0:04:40.9 CP: I mean, there’s definitely a time and place for fancier methods. But linear regression is probably the first thing I try in any problem that it might be a good fit for and definitely has a place in my day-to-day still. And I think there’s a sense in which you can think even really complicated MMM Models like you can build with Recast or other tools. There’s a sense in which it’s just an extension of ideas that are present in linear regression. So even if you’re not actually using a linear regression, you’re really capitalizing on the ideas that using linear regression teaches you. So in that sense, it never goes away.
0:05:18.5 TW: That checks. I feel like I’ve watched my… I’ll count myself as one of the people who, when they finally understood kind of what MMM was and then decided to try to explain it. You always wind up with the slide that shows the formula for regression and says, look, so your dependent variable is. And your independent variable. And the coefficients mean. So you’re saying that is a… Even Kevin Hartman has a video on the basics of regression. And I think he uses, basically, he didn’t say mixed modeling, but he uses that as an example. Okay, that’s good to know. So should we define regression and we’ll see where it goes from there? Like, if you’re… Did you have to do that with students say, here’s Regression Intro 101. How would you explain it?
0:06:11.1 CP: Yeah, absolutely. I mean, if we’re just talking about linear regression, it’s basically a model that you can look at both predictably, so trying to actually make predictions with it, or inferentially trying to understand the relationship between variables. And it’s a super simple model because all it is is that equation for a line that you learned back in, I don’t know, middle school or whenever that came up for you in the math curriculum, where it’s y=mx+b. Right? That’s the definition of an equation of a line. And that’s exactly what linear regression is. It uses various variables in order to predict something that you’re interested in, whether it’s revenue or conversions or something like that. By combining the predictors that you have in a linear way, all that means is that every single predictor variable you have, you’re going to multiply it by a number, add all of those together, and that’s going to be the prediction of your model.
0:07:09.9 MK: Can we go back to when you said it’s still such a big part of your day for problems where it’s appropriate? When you are sitting at your desk doing your work, what are the problems that you’re like, no, I’m definitely not trying that first.

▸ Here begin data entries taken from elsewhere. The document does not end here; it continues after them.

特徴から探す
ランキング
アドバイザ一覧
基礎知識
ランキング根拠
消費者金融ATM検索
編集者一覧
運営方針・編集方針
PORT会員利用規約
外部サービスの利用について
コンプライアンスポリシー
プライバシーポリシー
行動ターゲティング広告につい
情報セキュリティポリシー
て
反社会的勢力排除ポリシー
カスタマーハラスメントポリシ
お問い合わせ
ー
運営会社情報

0:07:24.8 CP: That’s a really good question. I think it depends a bit on what tools you have available. My way of working is that anytime a problem comes up, I want to try the simplest method possible to solve that problem. So if it’s a problem where perhaps just a graph is going to solve the problem and answer my question, I wouldn’t go as far as linear regression to answer that question. And on the flip side, if I have a problem that is super complicated and I know, for instance, it’s going to violate some of the assumptions of linear regression, then I might skip over it just because I know that any answer that I get out of it might not actually be usable and I don’t want to invest my time there. For instance, if we have a really complicated problem, for instance, in marketing, one of the things that we talk about a lot is that we have not a problem. We have an interesting scenario where when we spend money it doesn’t have an effect right away all the time. Sometimes it takes a while for that spend to actually have an impact in your market.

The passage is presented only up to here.